Your assignment:
Pick out each line in these entries that contains the string "Torque".

━━━━━━━━━━

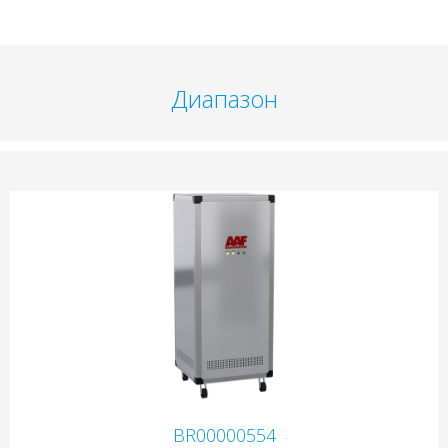
Диапазон
BR00000554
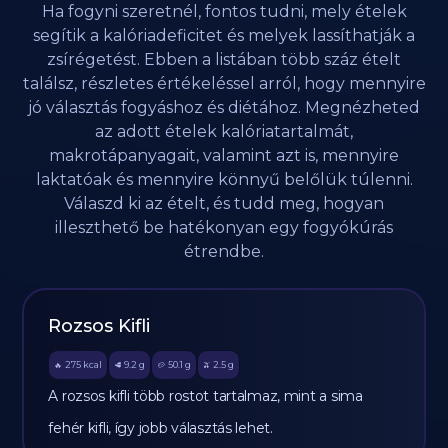
Ha fogyni szeretnél, fontos tudni, mely ételek
segítik a kalóriadeficitet és melyek lassíthatják a
zsírégetést. Ebben a listában több száz ételt
találsz, részletes értékeléssel arról, hogy mennyire
jó választás fogyáshoz és diétához. Megnézheted
az adott ételek kalóriatartalmát,
makrotápanyagait, valamint azt is, mennyire
laktatóak és mennyire könnyű belőlük túlenni.
Válaszd ki az ételt, és tudd meg, hogyan
illeszthető be hatékonyan egy fogyókúrás
étrendbe.
Rozsos Kifli
275
kcal
9.2
g
50.1
g
2.5
g
🔥
🥩
🥔
🫒
A rozsos kifli több rostot tartalmaz, mint a sima
fehér kifli, így jobb választás lehet.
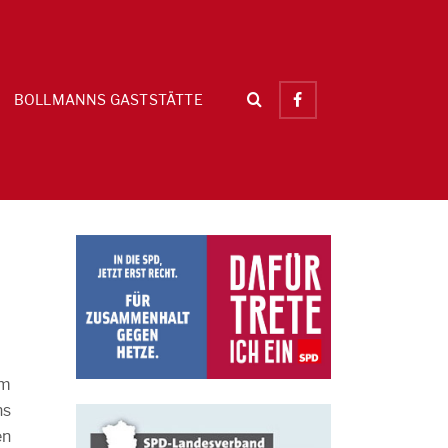
BOLLMANNS GASTSTÄTTE
em
ns
en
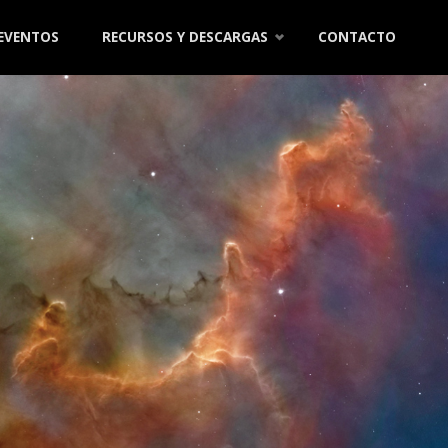
 EVENTOS
RECURSOS Y DESCARGAS
CONTACTO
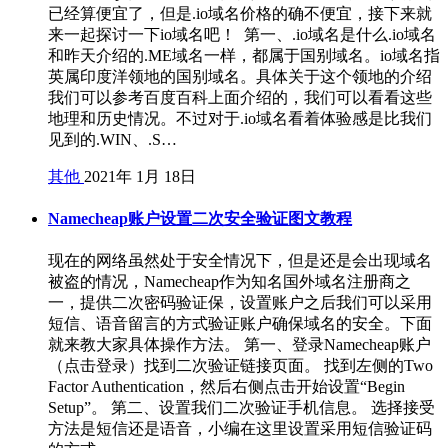
已经算便宜了，但是.io域名价格的确不便宜，接下来就
来一起探讨一下io域名吧！ 第一、.io域名是什么.io域名
和昨天介绍的.ME域名一样，都属于国别域名。io域名指
英属印度洋领地的国别域名。具体关于这个领地的介绍
我们可以参考百度百科上面介绍的，我们可以看看这些
地理和历史情况。不过对于.io域名看着体验感是比我们
见到的.WIN、.S…
其他
2021年 1月 18日
Namecheap账户设置二次安全验证图文教程
现在的网络虽然处于安全情况下，但是还是会出现域名
被盗的情况，Namecheap作为知名国外域名注册商之
一，提供二次密码验证保，设置账户之后我们可以采用
短信、语音留言的方式验证账户确保域名的安全。下面
就来教大家具体操作方法。 第一、登录Namecheap账户
（点击登录）找到二次验证链接页面。 找到左侧的Two
Factor Authentication，然后右侧点击开始设置“Begin
Setup”。 第二、设置我们二次验证手机信息。 选择接受
方法是短信还是语音，小编在这里设置采用短信验证码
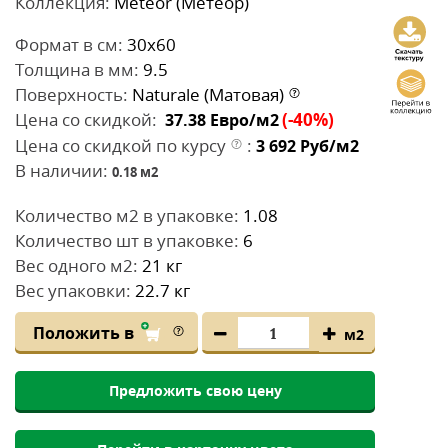
Коллекция:
Meteor (Метеор)
Формат в см:
30x60
Толщина в мм:
9.5
Поверхность:
Naturale (Матовая)
Цена со скидкой:
(-40%)
37.38
Евро/м2
Цена со скидкой по курсу
:
3 692
Руб/м2
В наличии:
0.18
м2
Количество м2 в упаковке:
1.08
Количество шт в упаковке:
6
Вес одного м2:
21 кг
Вес упаковки:
22.7 кг
Положить в
м2
Предложить свою цену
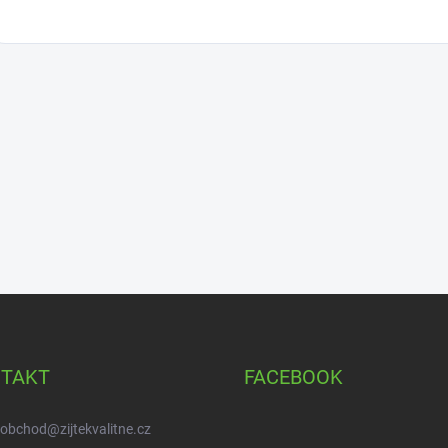
TAKT
FACEBOOK
obchod
@
zijtekvalitne.cz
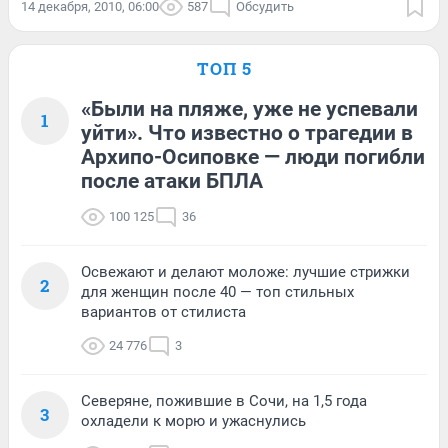
14 декабря, 2010, 06:00
587
Обсудить
ТОП 5
«Были на пляже, уже не успевали
1
уйти». Что известно о трагедии в
Архипо-Осиповке — люди погибли
после атаки БПЛА
100 125
36
Освежают и делают моложе: лучшие стрижки
2
для женщин после 40 — топ стильных
вариантов от стилиста
24 776
3
Северяне, пожившие в Сочи, на 1,5 года
3
охладели к морю и ужаснулись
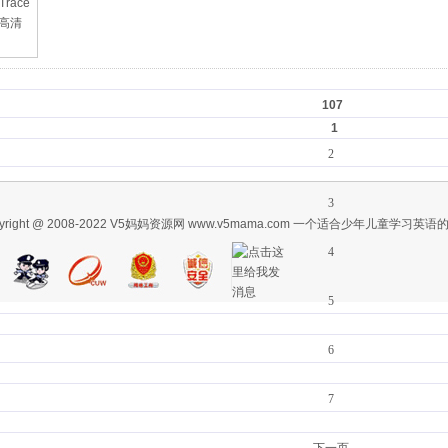
107
1
2
3
pyright @ 2008-2022 V5妈妈资源网 www.v5mama.com 一个适合少年儿童学习英语
4
5
6
7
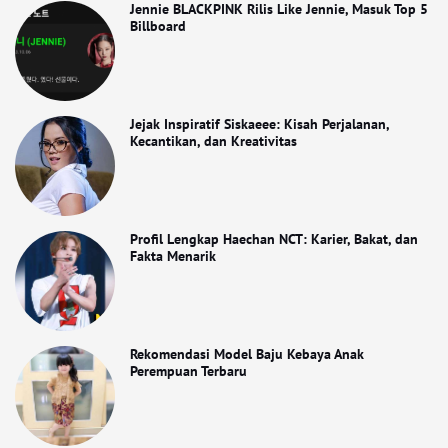
Jennie BLACKPINK Rilis Like Jennie, Masuk Top 5
Billboard
Jejak Inspiratif Siskaeee: Kisah Perjalanan,
Kecantikan, dan Kreativitas
Profil Lengkap Haechan NCT: Karier, Bakat, dan
Fakta Menarik
Rekomendasi Model Baju Kebaya Anak
Perempuan Terbaru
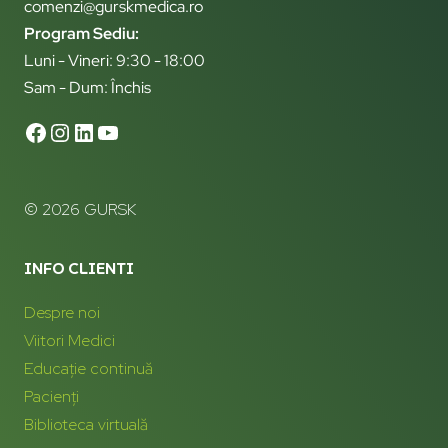
comenzi@gurskmedica.ro
Program Sediu:
Luni - Vineri: 9:30 - 18:00
Sam - Dum: Închis
© 2026 GURSK
INFO CLIENTI
Despre noi
Viitori Medici
Educație continuă
Pacienți
Biblioteca virtuală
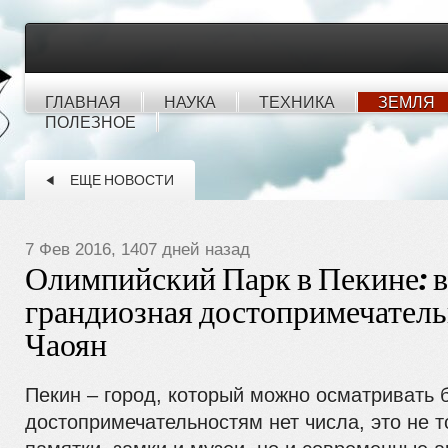
ГЛАВНАЯ
НАУКА
ТЕХНИКА
ЗЕМЛЯ
ПОЛЕЗНОЕ
ЕЩЕ НОВОСТИ
7 Фев 2016, 1407 дней назад
Олимпийский Парк в Пекине: в
грандиозная достопримечатель
Чаоян
Пекин – город, который можно осматривать б
достопримечательностям нет числа, это не т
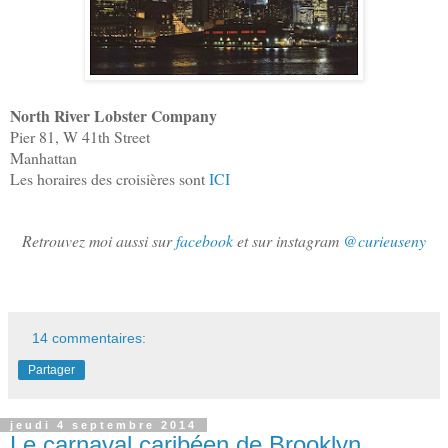
North River Lobster Company
Pier 81, W 41th Street
Manhattan
Les horaires des croisières sont
ICI
Retrouvez moi aussi sur
facebook
et sur instagram
@curieuseny
14 commentaires:
Partager
jeudi 4 septembre 2014
Le carnaval caribéen de Brooklyn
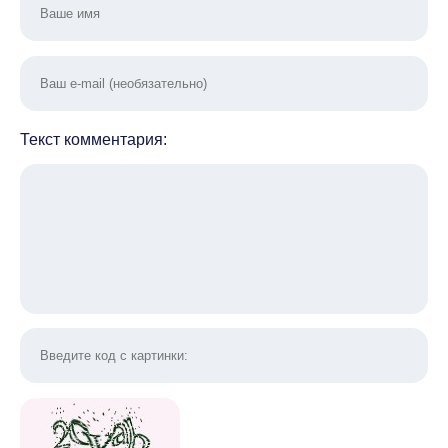
Текст комментария:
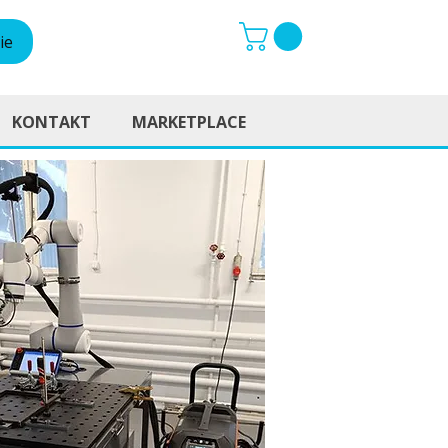
ie
KONTAKT
MARKETPLACE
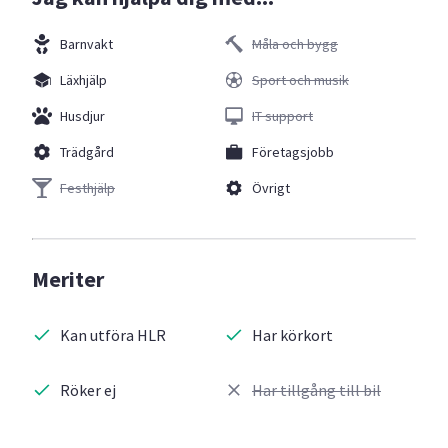
Barnvakt
Måla och bygg
Läxhjälp
Sport och musik
Husdjur
IT support
Trädgård
Företagsjobb
Festhjälp
Övrigt
Meriter
Kan utföra HLR
Har körkort
Röker ej
Har tillgång till bil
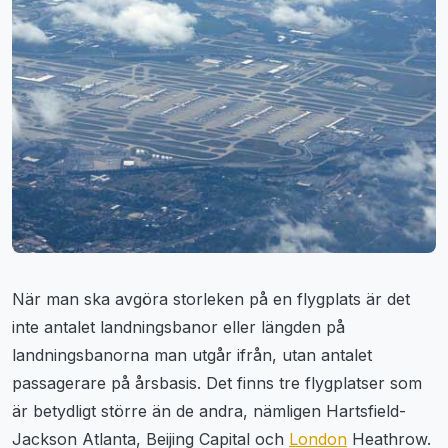
När man ska avgöra storleken på en flygplats är det
inte antalet landningsbanor eller längden på
landningsbanorna man utgår ifrån, utan antalet
passagerare på årsbasis. Det finns tre flygplatser som
är betydligt större än de andra, nämligen Hartsfield-
Jackson Atlanta, Beijing Capital och
London
Heathrow.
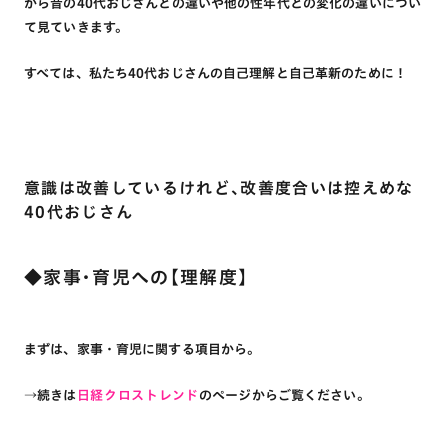
から昔の40代おじさんとの違いや他の性年代との変化の違いについ
て見ていきます。
すべては、私たち40代おじさんの自己理解と自己革新のために！
意識は改善しているけれど、改善度合いは控えめな
40代おじさん
◆家事・育児への【理解度】
まずは、家事・育児に関する項目から。
→続きは
日経クロストレンド
のページからご覧ください。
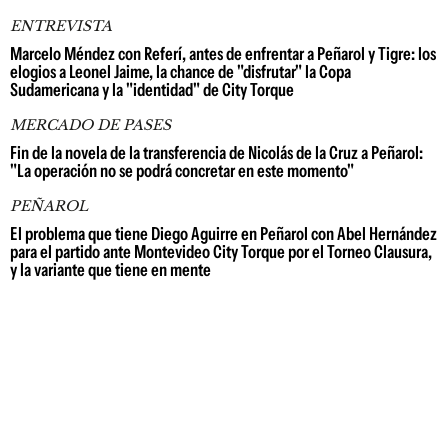
ENTREVISTA
Marcelo Méndez con Referí, antes de enfrentar a Peñarol y Tigre: los
elogios a Leonel Jaime, la chance de "disfrutar" la Copa
Sudamericana y la "identidad" de City Torque
MERCADO DE PASES
Fin de la novela de la transferencia de Nicolás de la Cruz a Peñarol:
"La operación no se podrá concretar en este momento"
PEÑAROL
El problema que tiene Diego Aguirre en Peñarol con Abel Hernández
para el partido ante Montevideo City Torque por el Torneo Clausura,
y la variante que tiene en mente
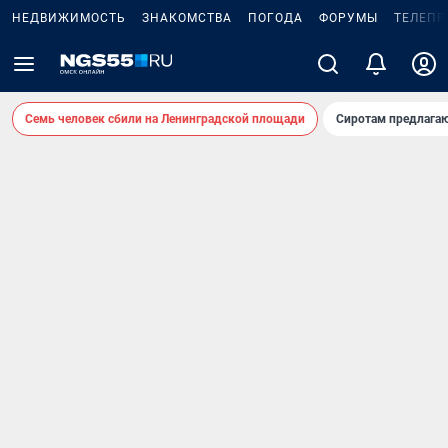
НЕДВИЖИМОСТЬ
ЗНАКОМСТВА
ПОГОДА
ФОРУМЫ
ТЕЛЕПР
Семь человек сбили на Ленинградской площади
Сиротам предлага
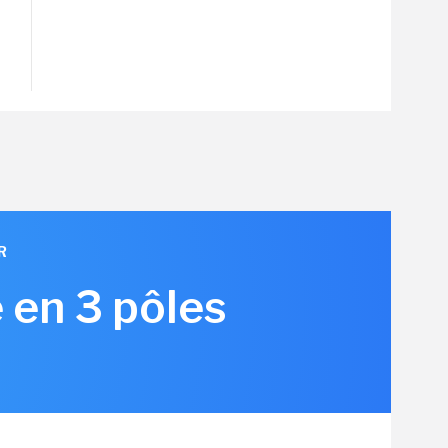
R
 en 3 pôles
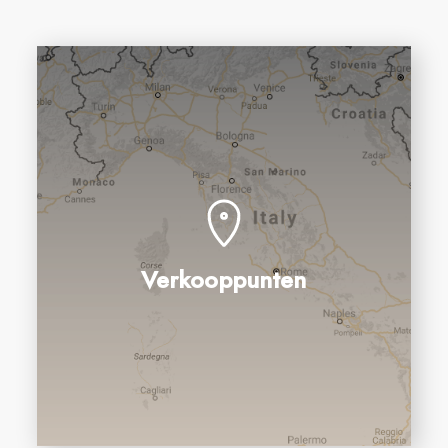
Verkooppunten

━━━━━━━━━━

Your solution:
Sudamericana y la "identidad" de City Torque
para el partido ante Montevideo City Torque por el Torneo Clausura,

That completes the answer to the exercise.